Scene
When the pod is in the crash state, the container keeps restarting. At this time, using kubelet logs may never capture the logs.
Solution:
kubectl previous Parameter function: If true, print the logs for the previous instance of the container in a pod if it exists.
- Single container pod:
kubectl logs pod-name --previous
- Multi-container pod:
kubectl logs pod-name --previous -c container-name
for example:
NAME READY STATUS RESTARTS AGE nginx-7d8b49557c-c2lx9 2/2 Running 5 kubectl logs nginx-7d8b49557c-c2lx9 --previous Error: xxxxxxxxxxx
Principle
Kubelet will keep the first few failed containers of the pod, which is a prerequisite for viewing.
Core Principles
The principle of kubelet implementing previous: store the pod’s log in /var/log/pods/podname, and it is a link file, which is linked to the log file of the docker container.

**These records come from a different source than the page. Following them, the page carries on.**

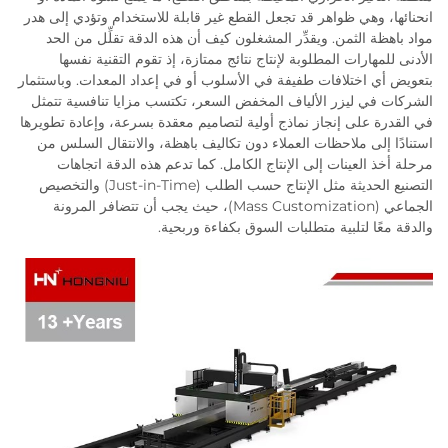
انحنائها، وهي ظواهر قد تجعل القطع غير قابلة للاستخدام وتؤدي إلى هدر
مواد باهظة الثمن. ويقدِّر المشغلون كيف أن هذه الدقة تقلِّل من الحد
الأدنى للمهارات المطلوبة لإنتاج نتائج ممتازة، إذ تقوم التقنية نفسها
بتعويض أي اختلافات طفيفة في الأسلوب أو في إعداد المعدات. وباستثمار
الشركات في ليزر الألياف المخفض السعر، تكتسب مزايا تنافسية تتمثل
في القدرة على إنجاز نماذج أولية لتصاميم معقدة بسرعة، وإعادة تطويرها
استنادًا إلى ملاحظات العملاء دون تكاليف باهظة، والانتقال السلس من
مرحلة أخذ العينات إلى الإنتاج الكامل. كما تدعم هذه الدقة اتجاهات
التصنيع الحديثة مثل الإنتاج حسب الطلب (Just-in-Time) والتخصيص
الجماعي (Mass Customization)، حيث يجب أن تتضافر المرونة
والدقة معًا لتلبية متطلبات السوق بكفاءة وربحية.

At the same time, kubelet will also retain the previous container. , and there is a link file linked to the log file of a crashed container on the pod. Use previous to view this file.
Practice
For example, to view a pod:
ubuntu@~$ kubelet get pod NAME READY STATUS RESTARTS AGE busybox 1/1 Running 2394 99d nginx-deployment-6wlhd 1/1 Running 0 79d redis 1/1 Running 0 49d
Go to the node where the pod is located to view the two log files placed by kubelet:
ls /var/log/pods/default_busybox_f72ab71a-5b3b-4ecf-940d-28a5c3b30683/busybox 2393.log 2394.log
The meaning of the numbers: 2393 proves to be the log after the 2393rd restart, and 2394 means the log after the 2394th restart.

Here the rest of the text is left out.